ContextKit

Docs

Install & run

Nothing to install, nothing to configure. From any git repo:

$ npx contextkit --clipboard

Walks the repo, packs to the default 16k-token budget, copies the result to your clipboard. Paste it into any assistant and ask away.

Flags

--budget<tokens>

Hard token ceiling for the pack. Lowest-ranked files are stubbed or skipped to fit.

default: 16k

-o, --out<file>

Write the packed context to a file instead of stdout.

default: stdout

--clipboard

Copy the output straight to the system clipboard, ready to paste into a chat.

default: off

--include<glob>

Only pack files matching the glob. Repeatable.

default: **/*

--exclude<glob>

Skip files matching the glob, on top of .gitignore. Repeatable.

default: none

--rankhybrid|recency|imports

Ordering strategy used when the budget forces trimming.

default: hybrid

--no-git

Omit the recent-commits section from the pack.

default: git on

--keep-noise

Keep lockfiles, minified and generated files at full length instead of stubbing them.

default: strip

--stats

Print a per-file token table to stderr after packing.

default: off

Recipes

Paste a whole repo into a chat

$ npx contextkit --clipboard --budget 32k

Packs the repo to fit a 32k window and puts it on your clipboard. Paste, then ask your question.

Fit a small model window

$ npx contextkit --budget 8k --rank imports -o context.md

Import-frequency ranking keeps the load-bearing modules and stubs the leaves when space is tight.

Pack only the backend

$ npx contextkit --include 'src/server/**' --include 'prisma/**'

Globs narrow the walk before ranking, so the budget is spent entirely on the code you care about.

Context snapshot in CI

$ npx contextkit --no-git -o "snapshots/$(git rev-parse --short HEAD).md"
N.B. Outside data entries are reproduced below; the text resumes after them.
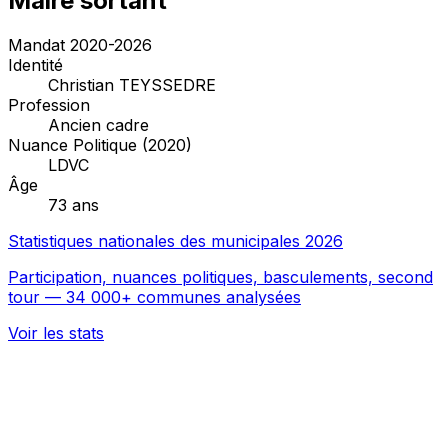
Maire sortant
Mandat 2020-2026
Identité
Christian TEYSSEDRE
Profession
Ancien cadre
Nuance Politique (2020)
LDVC
Âge
73 ans
Statistiques nationales des municipales 2026
Participation, nuances politiques, basculements, second
tour — 34 000+ communes analysées
Voir les stats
A deterministic pack per merge. Diff two snapshots to see how your repo's AI context evolves.

The output, section by section

One markdown file, structured so an LLM can navigate it. In order:

  1. 1

    Header

    Repo name, description, pack settings and totals — so the model (and you) know exactly what it's looking at.

  2. 2

    File map

    The full file list with line counts, even for files that didn't make the budget. The model sees the repo's shape, not just its excerpts.

  3. 3

    Recent git activity

    The last commits with messages. "What changed lately" is the single highest-value hint you can give an assistant. Disable with --no-git.

  4. 4

    Files (ranked)

    Each file as a section: metadata comment (LOC, import count, recency), a one-line summary, then the code. Highest-ranked files first, so truncation by the model hurts least.

  5. 5

    Skipped list

    Anything trimmed to fit the budget is named at the bottom — the pack never silently pretends the repo is smaller than it is.